Bridging the Past and the Present: A History of The Golden Gate Bridge in San Francisco
It took architects, engineers, visionaries, and their respective teams four years to build the iconic Golden Gate Bridge. Often featured in film and on brochures, the bridge is three miles long. And it isn’t just the bridge that’s long—its history is as well.
Why was the Golden Gate Bridge Constructed?
Let’s go to back to the San Francisco of the early 1900s. You have the Bay Area that’s not connected by the bridge, but instead relies on a network of ferries for commute. San Francisco was just starting to become a megacity back then, and one of the requirements for being a megacity was great infrastructure.
Ferries made traveling difficult and time-consuming, and for a fast-paced megacity, something more “mega” was needed. Cut to the call for a bridge: and a bridge was built.
Construction of the Golden Gate
Proposals for a bridge over the channel had been pouring in since the 19th century.

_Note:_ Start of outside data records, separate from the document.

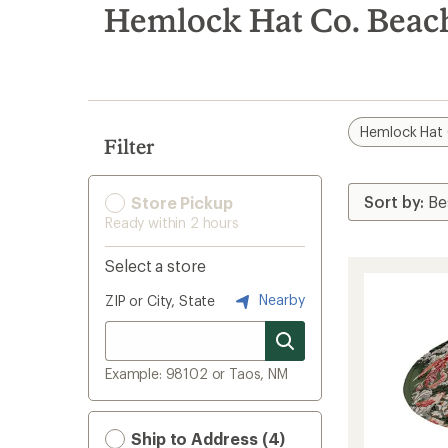
search
Hemlock Hat Co. Beach
results
Hemlock Hat 
Filter
Store Pickup
Ready within 2 hours
Select a store
Nearby
ZIP or City, State
Example: 98102 or Taos, NM
Ship to Address (4)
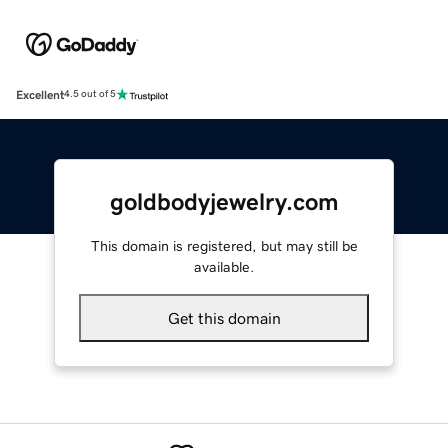
Excellent
4.5 out of 5
goldbodyjewelry.com
This domain is registered, but may still be
available.
Get this domain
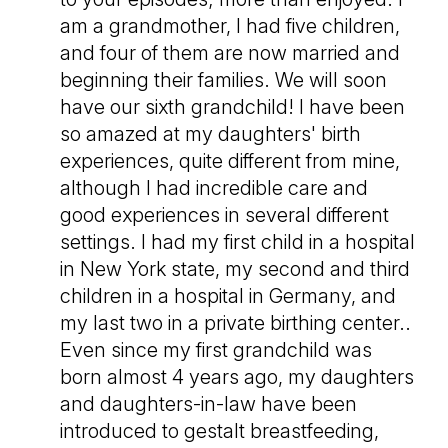
am a grandmother, I had five children,
and four of them are now married and
beginning their families. We will soon
have our sixth grandchild! I have been
so amazed at my daughters' birth
experiences, quite different from mine,
although I had incredible care and
good experiences in several different
settings. I had my first child in a hospital
in New York state, my second and third
children in a hospital in Germany, and
my last two in a private birthing center..
Even since my first grandchild was
born almost 4 years ago, my daughters
and daughters-in-law have been
introduced to gestalt breastfeeding,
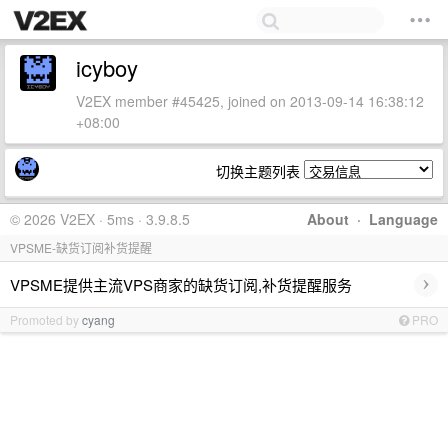
icyboy
V2EX member #45425, joined on 2013-09-14 16:38:12
+08:00
切换主题列表
© 2026 V2EX · 5ms · 3.9.8.5
About
·
Language
VPSME-缺货订阅补货提醒
›
VPSME提供主流VPS商家的缺货订阅,补货提醒服务
Promoted by
cyang
PRO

Many, however, believed the channel too big for a bridge to be built over it.
James Wilkins was an ex-engineering student whose 1916 proposal was eventually picked up. Joseph Strauss was the man who believed in the student’s proposal, and took it forward. It isn’t difficult to see why Strauss chose to give it a go—he was a poet as well as an engineer.
Facts about the Golden Gate Bridge
Construction began in 1933—before the Second World War.
An interesting fact is that the bridge was initially called Chrysopylae—US Army Captain John C Frémont had named it after a Turkish harbor, with Chrysopylae meaning Golden Horn.
Thankfully, they changed it to something easier to pronounce. When it was built, it was the longest bridge in the world. Eleven people died during construction—and nineteen more would have died had it not been for the “safety net” built around it.
When the bridge finally opened in 1937, nearly 200,000 people crossed it on foot.